Apart from several hardware upgrades, the Galaxy S22 series also got a sturdier chassis that Samsung calls Armor Aluminum. Thankfully, all three Galaxy S22 variants get to use it this time around, unlike previous years. YouTuber PBK Reviews did a Jerryrigeverything-like test on the vanilla Galaxy S22 and it passed with flying colours.
The Galaxy S22 is surprisingly robust
Starting with the scratch test, the Galaxy S22’s screen is protected by a layer of Gorilla Glass Victus+, as confirmed by the scratches with level 8 and level 9 Moh’s picks. On the other hand, the back, which supposedly uses the same glass, scratches a lot more easily.

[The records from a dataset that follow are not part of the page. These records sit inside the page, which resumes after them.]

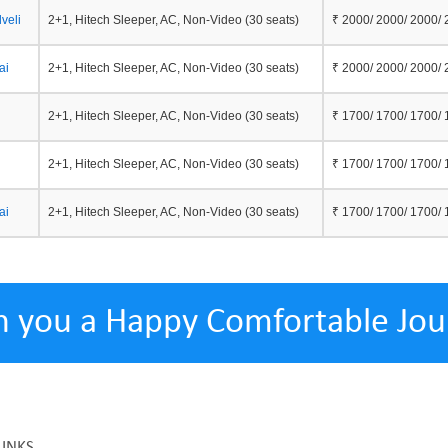
veli
2+1, Hitech Sleeper, AC, Non-Video (30 seats)
₹ 2000/ 2000/ 2000/
ai
2+1, Hitech Sleeper, AC, Non-Video (30 seats)
₹ 2000/ 2000/ 2000/
2+1, Hitech Sleeper, AC, Non-Video (30 seats)
₹ 1700/ 1700/ 1700/
2+1, Hitech Sleeper, AC, Non-Video (30 seats)
₹ 1700/ 1700/ 1700/
ai
2+1, Hitech Sleeper, AC, Non-Video (30 seats)
₹ 1700/ 1700/ 1700/
h you a Happy Comfortable Jou
LINKS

The Galaxy S22 lives up to its IP68 waterproof rating and is able to survive being dunked underwater. However, the screen seems to be hypersensitive and registers ghost touches when underwater. It isn’t much of a problem, though and can be fixed easily via software.
Overall, the Galaxy S22 is fairly sturdy and doesn’t scratch easily. The under-display fingerprint sensor works fine even with scratches on it. Lastly, the smartphone has very little flex to it, showcasing the power of Armor Aluminium.
We’d still recommend that you put a case around your shiny new Galaxy S22, though, because as Jerryrigeverything says, “Glass is glass and glass breaks.” You could even get a Sammobile-branded one if that piques your interest.
As is the case with most current-generation phones, the Galaxy S22 is a tough nut to crack. One needs heat to break through the adhesive layer and pry off the back glass. There’s a massive graphite sheet to dissipate heat between the battery and backplate. It also houses the wireless charging coil and NFC antenna.
The Galaxy S22’s motherboard is held in place by nineteen screws and a litany of connectors. Unravelling all of them reveals a stacked PCB, something that is becoming common in high-end devices. No water seems to have seeped into the chassis from the previous dunk, as indicated by the water damage markets scattered throughout the phone.
In essence, don’t try opening up or repairing your Samsung Galaxy S22 unless you have prior experience working with smartphones. All it takes is one misplaced jab on the pry tool to render the 120Hz AMOLED screen useless. The lack of pull tabs makes battery replacement a headache, too.